The Mountain Eagle
WHITESBURG WEATHER

Summer is the time for delicious tomatoes





Ahhh . . . tomatoes. Homegrown tomatoes, red, yellow, pick and now they are growing white ones. I’ve always loved tomatoes. My first memory of them is at Graveyard Hollow (I refuse to call it Westwood). I’d plant them, hoe them, fertilize them, and harvest them. Sometimes, I’d take a salt shaker to the garden, and pick me a big red one. Without even washing it, I’d eat it right there.

We had small yards, so we all played in the mountains. One Sunday during the summer, Dad and Mom decided to go with us to the top of the mountain, where Dave Smith and I were building a small log cabin. We went past the cabin and on around the ridge, and came upon a small plot of tomatoes, yellow ones, and many were ripe. Of course I wanted to take some home to eat, but Dad said, “I think those might belong to Ben Brown.”

The next day, Dave Smith and I gathered 10 bottles along the roadside, and took them to the store. We traded them for a 10- cent box of salt. Up the mountain we went, and we ate those yellow tomatoes until we couldn’t hold another bite. I haven’t eaten a yellow tomato since.
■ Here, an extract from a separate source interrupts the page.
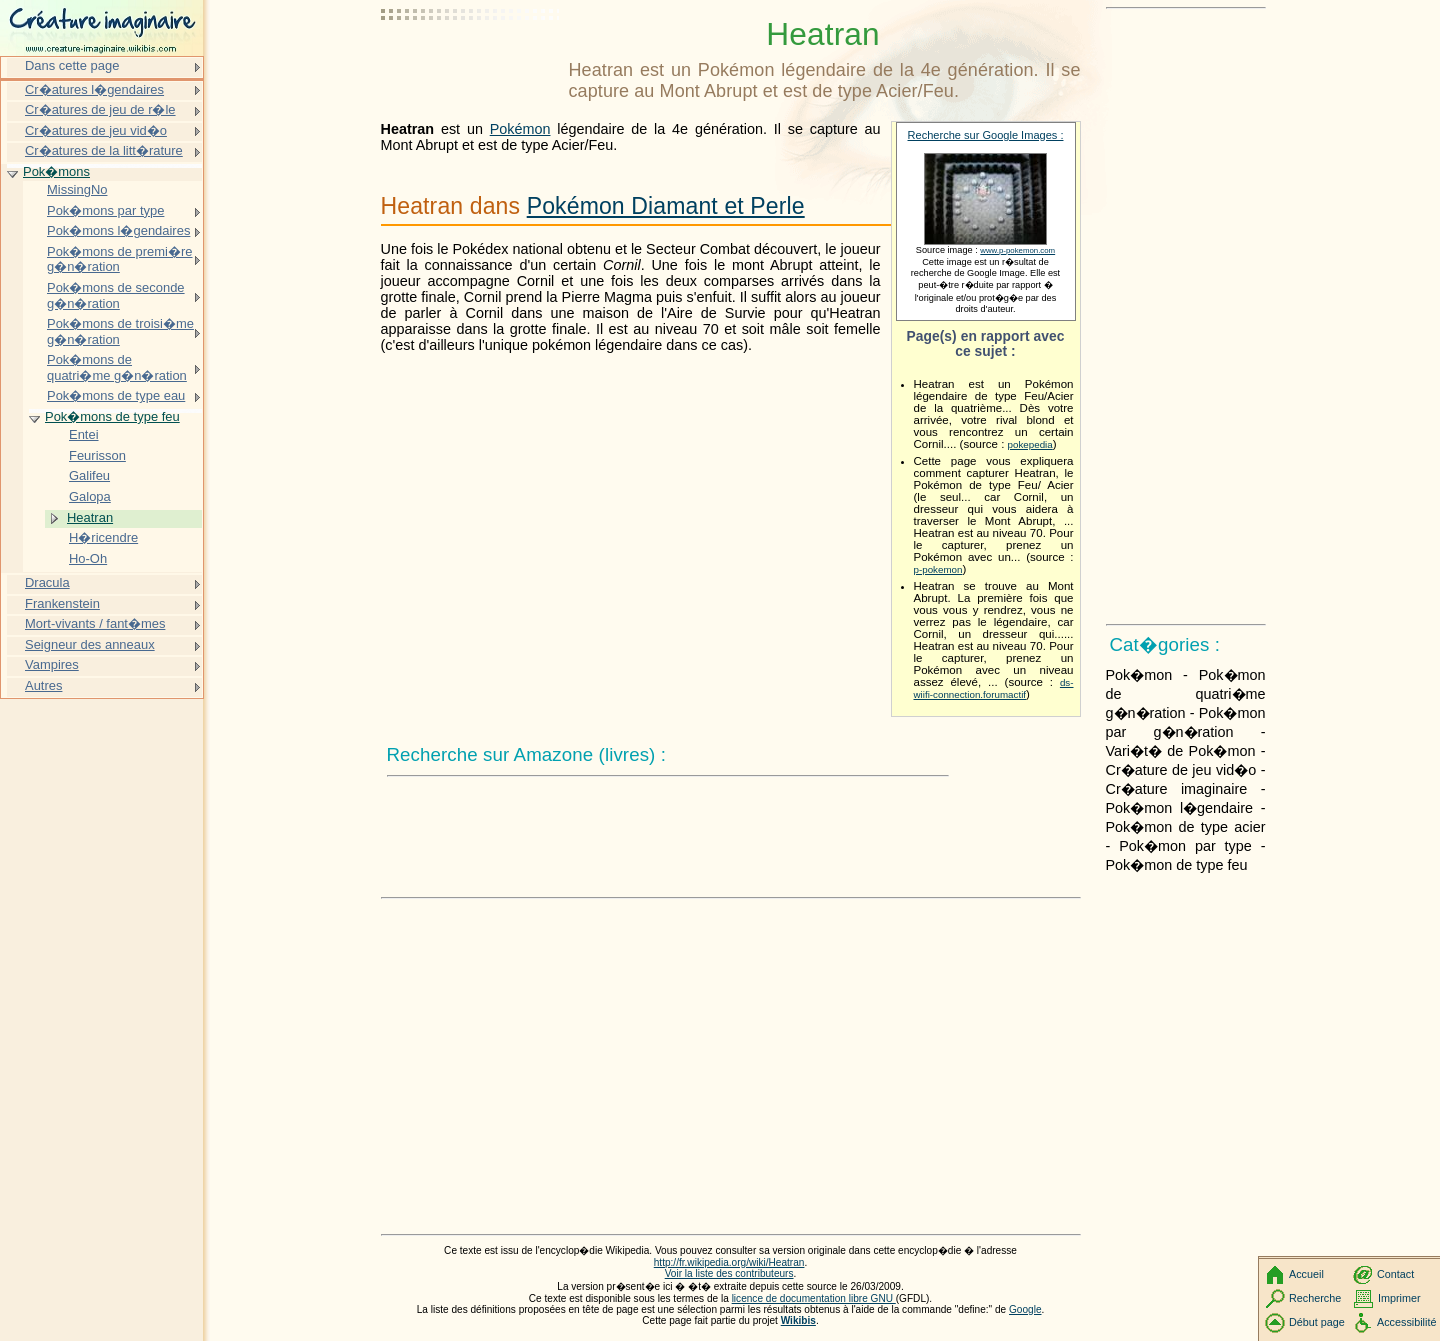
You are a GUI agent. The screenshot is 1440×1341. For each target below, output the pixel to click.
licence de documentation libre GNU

We moved to Blackey when I was 12. Beside the road going up the hill to our house, Baxter and Opal Collins had planted some “tommytoes.” On the way home one day, I stopped and ate my fill. I don’t know what Baxter had sprayed them with, but I was apparently allergic to it. I broke out in hives all over. Mom poured a cup of Clorox in my bath water, and that took care of that problem. But now, I had another. I smelled like Clorox, and no amount of washing could get rid of the smell. Mom said that I had to go to school. All day long at Stuart Robinson School, every time someone would start sniffing, I would immediately say, “Who is that smelling like Clorox?”

Last year, I didn’t plant enough tomatoes. This year, I planted enough for me and everybody else. We canned some, made juice with some, and gave some to my mother. I ate a tomato a day with my meals. Then I couldn’t eat them fast enough, and they got ahead of me. I had a garden full of tomatoes, and we didn’t want them. They are still coming in. Every two days, I pick tomatoes. I’ve given them away at church, took some to the school, and given some away to the children’s parents. I go around asking people, “Do you want some tomatoes?”

Then another problem showed up. Somewhere in my garden, there is a terrapin. He loves tomatoes, but he doesn’t eat a whole one. That stupid cousin of a turtle takes a few bites off each ripe tomato he comes across. I’ll bet I have found his teeth marks on more than a bushel of my tomatoes. When I find one with his bite marks in it, I throw it over into the weeds. Maybe some tomatoes will come up from the seeds over there in the weeds next year, and he’ll stay out of mine. Does anyone know how to make a terrapin trap? In the cookbook I wrote, there is a recipe for terrapin soup. If he keeps this up, and I find him . . . well, I might have to try it.

But hey, what the heck. He’s helping me get rid of my excess tomatoes, isn’t he? I think I’ll just pick my beans and let him have the rest of the tomatoes. I’m glad he doesn’t like beans.